## Task instructions
Across the data below, how many lines have the word "edges" in them? Respond with the number alone.

Bounding box prediction data:

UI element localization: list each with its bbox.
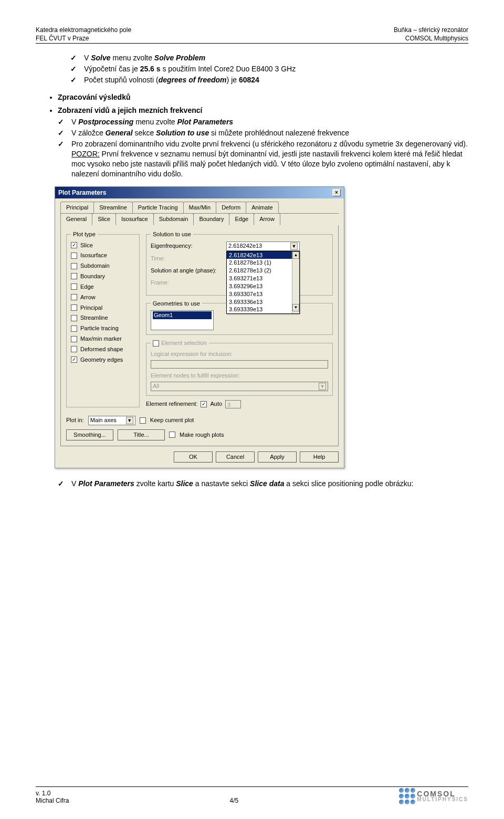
eigen-opt-4[interactable]: 3.693296e13	[227, 282, 299, 290]
chevron-down-icon[interactable]: ▼	[290, 243, 298, 250]
elsel-input	[151, 360, 328, 369]
tab-particle-tracing[interactable]: Particle Tracing	[132, 202, 184, 213]
solution-legend: Solution to use	[151, 230, 193, 238]
chk-deformed[interactable]: Deformed shape	[71, 345, 135, 353]
tab-edge[interactable]: Edge	[229, 213, 254, 225]
header-left2: FEL ČVUT v Praze	[36, 35, 89, 42]
footer-page: 4/5	[229, 797, 238, 804]
chk-boundary[interactable]: Boundary	[71, 272, 135, 280]
logo-dot-icon	[411, 800, 415, 804]
tab-animate[interactable]: Animate	[246, 202, 278, 213]
eigen-label: Eigenfrequency:	[151, 242, 223, 250]
elsel-legend: Element selection	[161, 340, 207, 346]
chk-subdomain[interactable]: Subdomain	[71, 262, 135, 270]
frame-label: Frame:	[151, 279, 223, 287]
section-modes: Zobrazení vidů a jejich mezních frekvenc…	[58, 106, 468, 489]
tab-subdomain[interactable]: Subdomain	[153, 213, 194, 225]
footer-rule	[36, 786, 468, 787]
tab-slice[interactable]: Slice	[92, 213, 116, 225]
scroll-down-icon[interactable]: ▼	[292, 304, 299, 311]
eigen-combo[interactable]: 2.618242e13▼	[226, 242, 300, 251]
comsol-logo: COMSOL MULTIPHYSICS	[399, 788, 468, 804]
plotin-label: Plot in:	[66, 416, 84, 424]
tab-general[interactable]: General	[60, 213, 92, 225]
plot-parameters-dialog: Plot Parameters × Principal Streamline P…	[55, 186, 344, 468]
scroll-up-icon[interactable]: ▲	[292, 251, 299, 259]
header-right2: COMSOL Multiphysics	[405, 35, 468, 42]
logo-dot-icon	[405, 794, 410, 799]
eigen-opt-3[interactable]: 3.693271e13	[227, 275, 299, 282]
elnodes-combo: All▼	[151, 382, 328, 391]
plotin-combo[interactable]: Main axes▼	[88, 416, 135, 425]
tab-isosurface[interactable]: Isosurface	[116, 213, 154, 225]
logo-text-2: MULTIPHYSICS	[417, 797, 468, 802]
tab-streamline[interactable]: Streamline	[93, 202, 133, 213]
cancel-button[interactable]: Cancel	[216, 452, 255, 463]
elsel-label: Logical expression for inclusion:	[151, 350, 328, 358]
bullet-pozor: Pro zobrazení dominantního vidu zvolte p…	[58, 139, 468, 179]
header-rule	[36, 43, 468, 44]
chk-arrow[interactable]: Arrow	[71, 293, 135, 301]
refine-auto-check[interactable]: ✓	[201, 401, 207, 407]
dialog-title: Plot Parameters	[58, 188, 106, 197]
footer-version: v. 1.0	[36, 790, 69, 797]
chk-principal[interactable]: Principal	[71, 304, 135, 312]
close-icon[interactable]: ×	[332, 189, 341, 196]
refine-input: 3	[225, 400, 241, 408]
tab-maxmin[interactable]: Max/Min	[183, 202, 217, 213]
tab-deform[interactable]: Deform	[216, 202, 246, 213]
apply-button[interactable]: Apply	[258, 452, 297, 463]
bullet-time: Výpočetní čas je 25.6 s s použitím Intel…	[70, 64, 468, 74]
eigen-opt-7[interactable]: 3.693339e13	[227, 306, 299, 313]
logo-dot-icon	[399, 788, 404, 793]
footer-author: Michal Cifra	[36, 797, 69, 804]
rough-label: Make rough plots	[180, 431, 224, 439]
chk-streamline[interactable]: Streamline	[71, 314, 135, 322]
elnodes-label: Element nodes to fulfill expression:	[151, 372, 328, 380]
bullet-postproc: V Postprocessing menu zvolte Plot Parame…	[58, 117, 468, 127]
chk-particle-tracing[interactable]: Particle tracing	[71, 324, 135, 332]
header-right1: Buňka – sférický rezonátor	[394, 26, 468, 34]
tab-arrow[interactable]: Arrow	[254, 213, 280, 225]
logo-dot-icon	[399, 800, 404, 804]
tab-principal[interactable]: Principal	[60, 202, 94, 213]
chk-maxmin[interactable]: Max/min marker	[71, 335, 135, 343]
header-left1: Katedra elektromagnetického pole	[36, 26, 131, 34]
eigen-opt-6[interactable]: 3.693336e13	[227, 298, 299, 306]
time-label: Time:	[151, 255, 223, 262]
keep-check[interactable]	[140, 417, 146, 424]
bullet-general-tab: V záložce General sekce Solution to use …	[58, 128, 468, 138]
chk-geom-edges[interactable]: ✓Geometry edges	[71, 356, 135, 364]
section-results: Zpracování výsledků	[58, 92, 468, 102]
geom-listbox[interactable]: Geom1	[151, 310, 214, 330]
title-button[interactable]: Title...	[118, 429, 165, 440]
bullet-solve: V Solve menu zvolte Solve Problem	[70, 53, 468, 63]
rough-check[interactable]	[169, 432, 175, 438]
logo-dot-icon	[405, 788, 410, 793]
logo-dot-icon	[405, 800, 410, 804]
plot-type-legend: Plot type	[71, 230, 98, 238]
refine-label: Element refinement:	[146, 400, 197, 408]
eigen-opt-0[interactable]: 2.618242e13	[227, 251, 299, 259]
keep-label: Keep current plot	[150, 416, 194, 424]
phase-label: Solution at angle (phase):	[151, 267, 223, 275]
help-button[interactable]: Help	[300, 452, 339, 463]
logo-dot-icon	[399, 794, 404, 799]
ok-button[interactable]: OK	[174, 452, 213, 463]
eigen-opt-1[interactable]: 2.618278e13 (1)	[227, 259, 299, 267]
smoothing-button[interactable]: Smoothing...	[66, 429, 113, 440]
logo-dot-icon	[411, 794, 415, 799]
geom-legend: Geometries to use	[151, 300, 202, 308]
eigen-opt-5[interactable]: 3.693307e13	[227, 290, 299, 298]
tab-boundary[interactable]: Boundary	[193, 213, 229, 225]
eigen-opt-2[interactable]: 2.618278e13 (2)	[227, 267, 299, 275]
chk-slice[interactable]: ✓Slice	[71, 242, 135, 249]
chk-isosurface[interactable]: Isosurface	[71, 251, 135, 259]
logo-dot-icon	[411, 788, 415, 793]
bullet-slice: V Plot Parameters zvolte kartu Slice a n…	[58, 479, 468, 489]
chk-edge[interactable]: Edge	[71, 283, 135, 291]
bullet-dof: Počet stupňů volnosti (degrees of freedo…	[70, 75, 468, 85]
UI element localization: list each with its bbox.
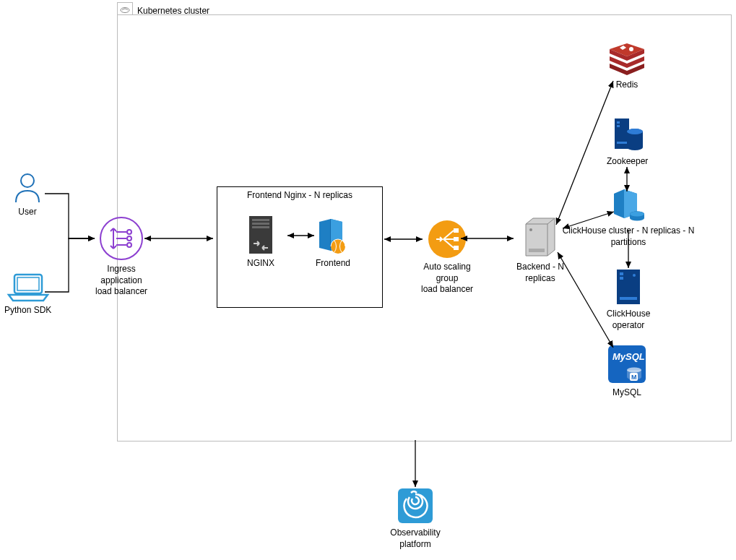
edge-backend-redis (556, 81, 613, 225)
edges-layer (0, 0, 736, 560)
edge-sdk-ingress (45, 238, 95, 292)
edge-backend-mysql (558, 252, 613, 348)
edge-user-ingress (45, 194, 95, 238)
edge-backend-clickhouse (563, 212, 614, 228)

## Task solution
2